### Required work
Each line of the records that follow must come back exactly, with pictures skipped.

### Records shown

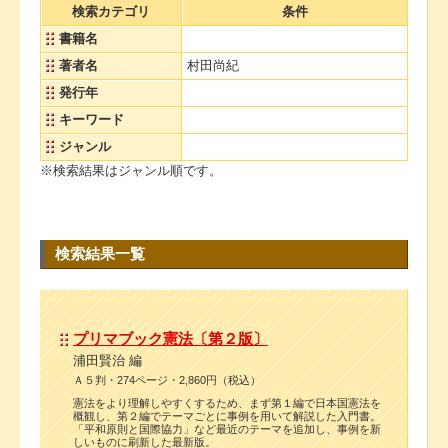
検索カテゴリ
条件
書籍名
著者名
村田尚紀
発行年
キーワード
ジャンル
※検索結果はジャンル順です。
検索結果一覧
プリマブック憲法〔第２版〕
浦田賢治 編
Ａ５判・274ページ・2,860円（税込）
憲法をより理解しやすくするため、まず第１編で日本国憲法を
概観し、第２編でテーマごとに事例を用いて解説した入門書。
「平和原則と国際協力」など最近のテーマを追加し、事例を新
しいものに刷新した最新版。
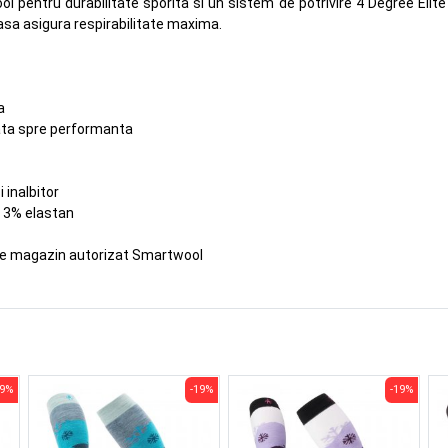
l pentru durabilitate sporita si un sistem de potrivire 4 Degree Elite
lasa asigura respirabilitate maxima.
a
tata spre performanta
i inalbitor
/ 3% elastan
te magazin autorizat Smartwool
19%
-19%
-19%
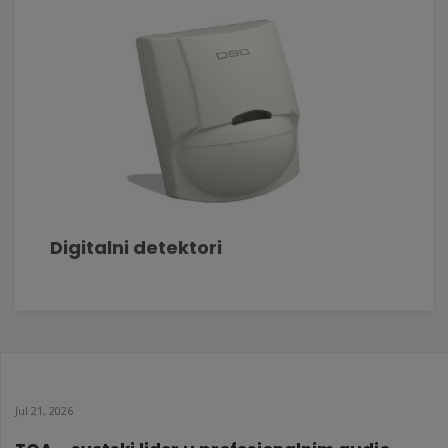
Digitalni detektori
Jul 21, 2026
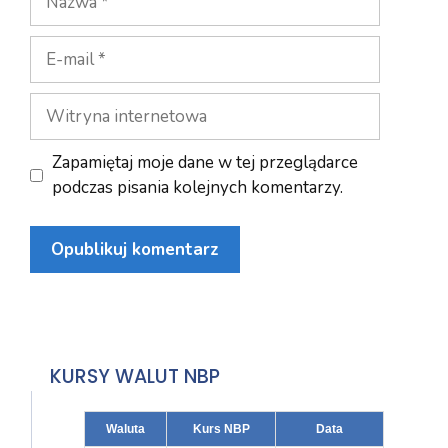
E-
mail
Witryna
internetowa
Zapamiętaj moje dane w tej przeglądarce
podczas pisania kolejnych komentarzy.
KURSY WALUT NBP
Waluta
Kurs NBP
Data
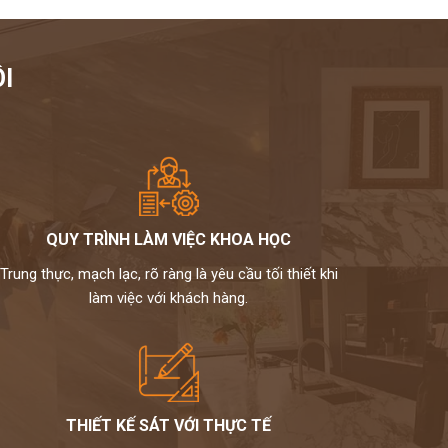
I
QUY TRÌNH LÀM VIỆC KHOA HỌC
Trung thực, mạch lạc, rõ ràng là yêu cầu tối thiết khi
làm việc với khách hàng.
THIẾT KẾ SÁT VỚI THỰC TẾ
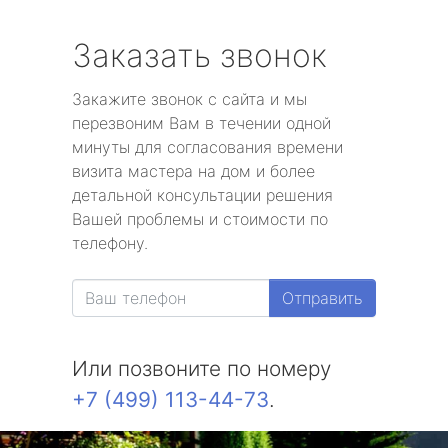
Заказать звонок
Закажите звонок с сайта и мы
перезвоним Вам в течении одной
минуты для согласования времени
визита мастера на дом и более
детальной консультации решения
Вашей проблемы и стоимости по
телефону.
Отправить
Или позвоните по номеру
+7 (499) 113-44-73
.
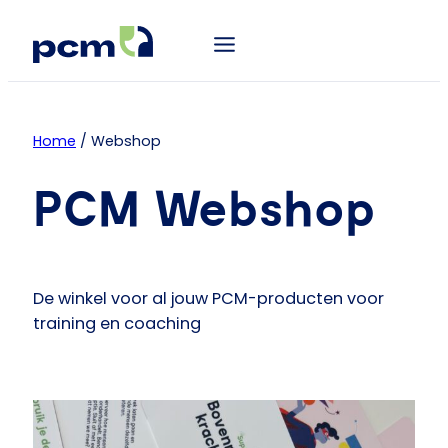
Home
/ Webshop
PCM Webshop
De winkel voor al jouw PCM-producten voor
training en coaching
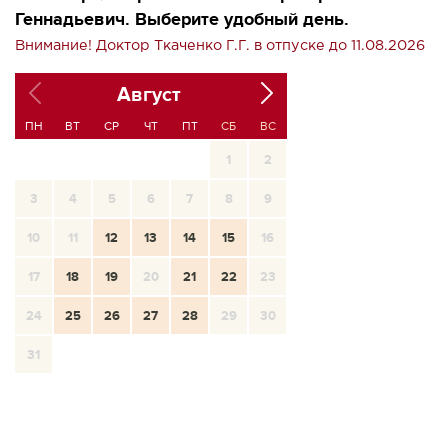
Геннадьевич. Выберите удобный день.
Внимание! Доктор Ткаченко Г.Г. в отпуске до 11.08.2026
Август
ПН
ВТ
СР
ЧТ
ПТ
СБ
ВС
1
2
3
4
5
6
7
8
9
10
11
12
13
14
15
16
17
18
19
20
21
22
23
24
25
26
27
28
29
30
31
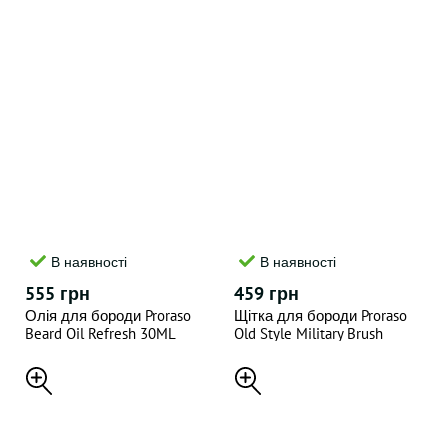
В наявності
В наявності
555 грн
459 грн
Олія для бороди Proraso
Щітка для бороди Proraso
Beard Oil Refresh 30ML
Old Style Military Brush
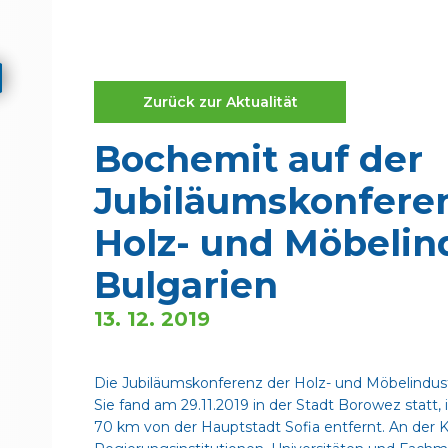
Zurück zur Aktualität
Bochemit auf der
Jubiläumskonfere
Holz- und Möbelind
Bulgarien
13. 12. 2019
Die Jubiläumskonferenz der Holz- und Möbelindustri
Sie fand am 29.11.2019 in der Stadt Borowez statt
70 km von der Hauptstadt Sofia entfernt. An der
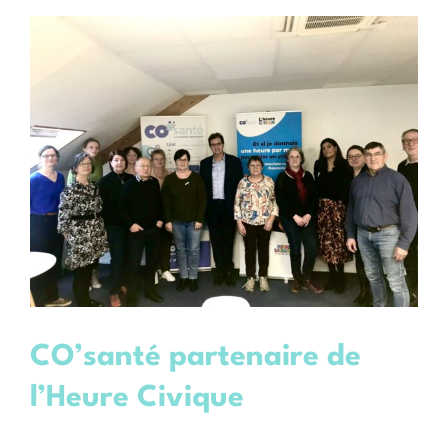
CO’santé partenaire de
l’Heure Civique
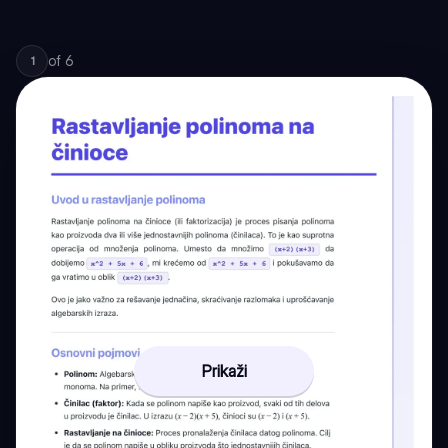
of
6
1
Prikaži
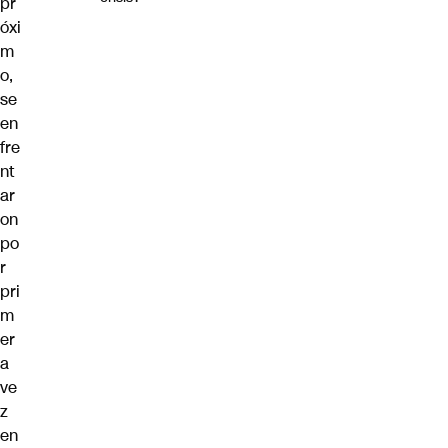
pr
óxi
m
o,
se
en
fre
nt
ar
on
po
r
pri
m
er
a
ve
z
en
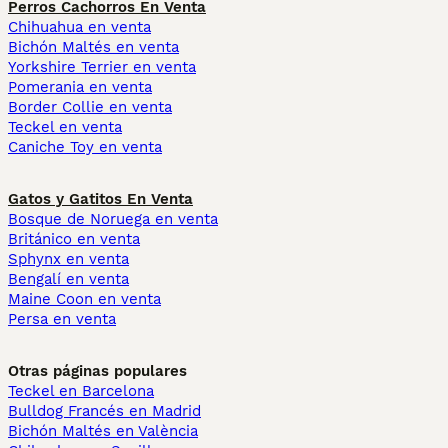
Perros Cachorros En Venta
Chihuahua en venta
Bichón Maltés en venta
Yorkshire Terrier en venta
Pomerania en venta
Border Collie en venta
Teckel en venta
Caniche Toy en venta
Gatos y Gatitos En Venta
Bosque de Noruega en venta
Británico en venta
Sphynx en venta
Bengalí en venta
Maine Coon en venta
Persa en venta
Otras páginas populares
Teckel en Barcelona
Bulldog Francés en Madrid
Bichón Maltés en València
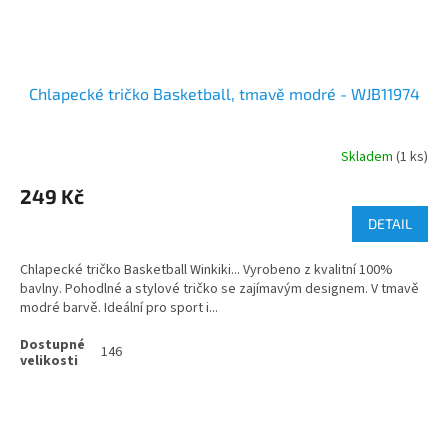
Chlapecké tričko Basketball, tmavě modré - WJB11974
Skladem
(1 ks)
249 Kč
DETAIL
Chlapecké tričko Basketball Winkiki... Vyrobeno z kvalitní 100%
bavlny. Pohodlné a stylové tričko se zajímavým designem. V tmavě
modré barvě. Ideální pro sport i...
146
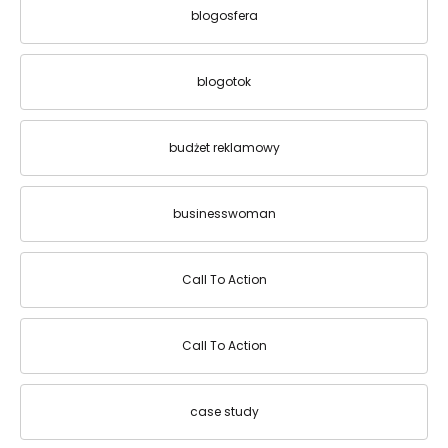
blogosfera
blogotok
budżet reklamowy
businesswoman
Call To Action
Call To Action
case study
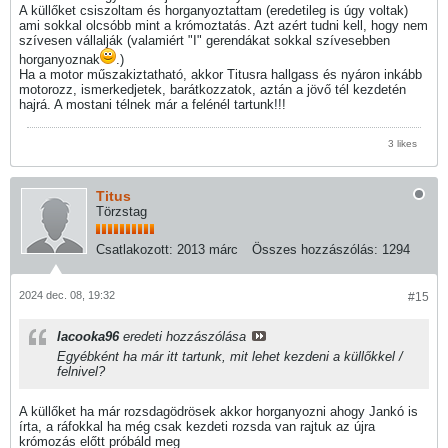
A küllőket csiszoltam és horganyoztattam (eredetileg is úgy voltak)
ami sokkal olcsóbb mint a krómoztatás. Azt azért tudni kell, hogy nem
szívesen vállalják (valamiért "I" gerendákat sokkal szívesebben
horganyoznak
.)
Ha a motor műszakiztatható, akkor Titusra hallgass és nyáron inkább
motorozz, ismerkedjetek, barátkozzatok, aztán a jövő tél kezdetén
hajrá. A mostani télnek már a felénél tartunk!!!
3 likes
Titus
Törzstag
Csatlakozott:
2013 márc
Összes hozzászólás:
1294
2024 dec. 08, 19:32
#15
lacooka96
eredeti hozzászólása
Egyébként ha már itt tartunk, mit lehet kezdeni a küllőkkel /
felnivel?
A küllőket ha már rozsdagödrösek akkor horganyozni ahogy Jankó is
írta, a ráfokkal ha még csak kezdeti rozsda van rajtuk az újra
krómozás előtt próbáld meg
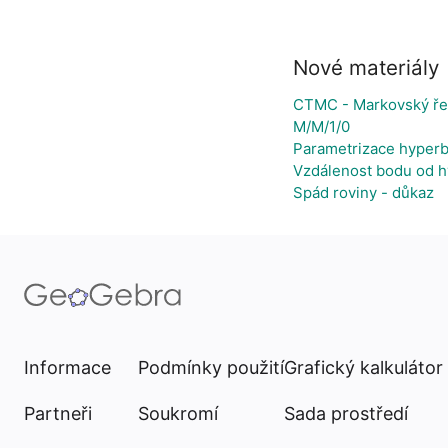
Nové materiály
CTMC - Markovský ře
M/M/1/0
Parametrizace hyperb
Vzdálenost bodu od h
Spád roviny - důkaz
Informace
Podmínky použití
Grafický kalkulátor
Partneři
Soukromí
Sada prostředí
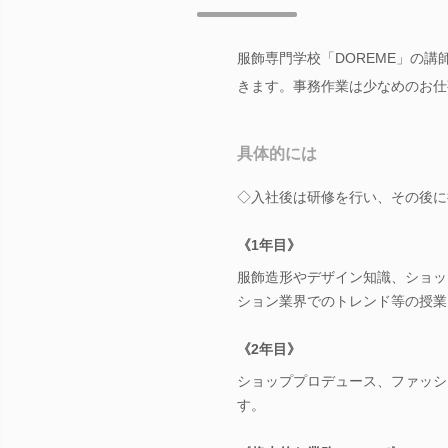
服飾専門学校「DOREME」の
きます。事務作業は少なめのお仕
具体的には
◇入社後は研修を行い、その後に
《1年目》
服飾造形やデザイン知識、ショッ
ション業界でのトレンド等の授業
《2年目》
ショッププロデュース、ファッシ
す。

### Solution to the exercise
検索カテゴリ
条件
書籍名
著者名
村田尚紀
発行年
キーワード
ジャンル
※検索結果はジャンル順です。
検索結果一覧
プリマブック憲法〔第２版〕
浦田賢治 編
Ａ５判・274ページ・2,860円（税込）
憲法をより理解しやすくするため、まず第１編で日本国憲法を
概観し、第２編でテーマごとに事例を用いて解説した入門書。
「平和原則と国際協力」など最近のテーマを追加し、事例を新
しいものに刷新した最新版。
l pentru durabilitate sporita si un sistem de potrivire 4 Degree Elite
lasa asigura respirabilitate maxima.
a
tata spre performanta
i inalbitor
/ 3% elastan
te magazin autorizat Smartwool
19%
-19%
-19%
Digitalni detektori
Jul 21, 2026
E-
mail
Witryna
internetowa
Zapamiętaj moje dane w tej przeglądarce
podczas pisania kolejnych komentarzy.
KURSY WALUT NBP
Waluta
Kurs NBP
Data
I
QUY TRÌNH LÀM VIỆC KHOA HỌC
Trung thực, mạch lạc, rõ ràng là yêu cầu tối thiết khi
làm việc với khách hàng.
THIẾT KẾ SÁT VỚI THỰC TẾ
Заказать звонок
Закажите звонок с сайта и мы
перезвоним Вам в течении одной
минуты для согласования времени
визита мастера на дом и более
детальной консультации решения
Вашей проблемы и стоимости по
телефону.
Отправить
Или позвоните по номеру
+7 (499) 113-44-73
.
Home
/ Webshop
PCM Webshop
De winkel voor al jouw PCM-producten voor
training en coaching
Геннадьевич. Выберите удобный день.
Внимание! Доктор Ткаченко Г.Г. в отпуске до 11.08.2026
Август
ПН
ВТ
СР
ЧТ
ПТ
СБ
ВС
1
2
3
4
5
6
7
8
9
10
11
12
13
14
15
16
17
18
19
20
21
22
23
24
25
26
27
28
29
30
31
В наявності
В наявності
555 грн
459 грн
Олія для бороди Proraso
Щітка для бороди Proraso
Beard Oil Refresh 30ML
Old Style Military Brush
Zurück zur Aktualität
Bochemit auf der
Jubiläumskonfere
Holz- und Möbelind
Bulgarien
13. 12. 2019
Die Jubiläumskonferenz der Holz- und Möbelindustri
Sie fand am 29.11.2019 in der Stadt Borowez statt
70 km von der Hauptstadt Sofia entfernt. An der
CO’santé partenaire de
l’Heure Civique
of
6
1
Prikaži
pr
óxi
m
o,
se
en
fre
nt
ar
on
po
r
pri
m
er
a
ve
z
en
Perros Cachorros En Venta
Chihuahua en venta
Bichón Maltés en venta
Yorkshire Terrier en venta
Pomerania en venta
Border Collie en venta
Teckel en venta
Caniche Toy en venta
Gatos y Gatitos En Venta
Bosque de Noruega en venta
Británico en venta
Sphynx en venta
Bengalí en venta
Maine Coon en venta
Persa en venta
Otras páginas populares
Teckel en Barcelona
Bulldog Francés en Madrid
Bichón Maltés en València
Chlapecké tričko Basketball, tmavě modré - WJB11974
Skladem
(1 ks)
249 Kč
DETAIL
Chlapecké tričko Basketball Winkiki... Vyrobeno z kvalitní 100%
bavlny. Pohodlné a stylové tričko se zajímavým designem. V tmavě
modré barvě. Ideální pro sport i...
146
blogosfera
blogotok
budżet reklamowy
businesswoman
Call To Action
Call To Action
case study
A küllőket csiszoltam és horganyoztattam (eredetileg is úgy voltak)
ami sokkal olcsóbb mint a krómoztatás. Azt azért tudni kell, hogy nem
szívesen vállalják (valamiért "I" gerendákat sokkal szívesebben
horganyoznak
.)
Ha a motor műszakiztatható, akkor Titusra hallgass és nyáron inkább
motorozz, ismerkedjetek, barátkozzatok, aztán a jövő tél kezdetén
hajrá. A mostani télnek már a felénél tartunk!!!
3 likes
Titus
Törzstag
Csatlakozott:
2013 márc
Összes hozzászólás:
1294
2024 dec. 08, 19:32
#15
lacooka96
eredeti hozzászólása
Egyébként ha már itt tartunk, mit lehet kezdeni a küllőkkel /
felnivel?
A küllőket ha már rozsdagödrösek akkor horganyozni ahogy Jankó is
írta, a ráfokkal ha még csak kezdeti rozsda van rajtuk az újra
krómozás előtt próbáld meg
Nové materiály
CTMC - Markovský ře
M/M/1/0
Parametrizace hyperb
Vzdálenost bodu od h
Spád roviny - důkaz
Informace
Podmínky použití
Grafický kalkulátor
Partneři
Soukromí
Sada prostředí
服飾専門学校「DOREME」の
きます。事務作業は少なめのお仕
具体的には
◇入社後は研修を行い、その後に
《1年目》
服飾造形やデザイン知識、ショッ
ション業界でのトレンド等の授業
《2年目》
ショッププロデュース、ファッシ
す。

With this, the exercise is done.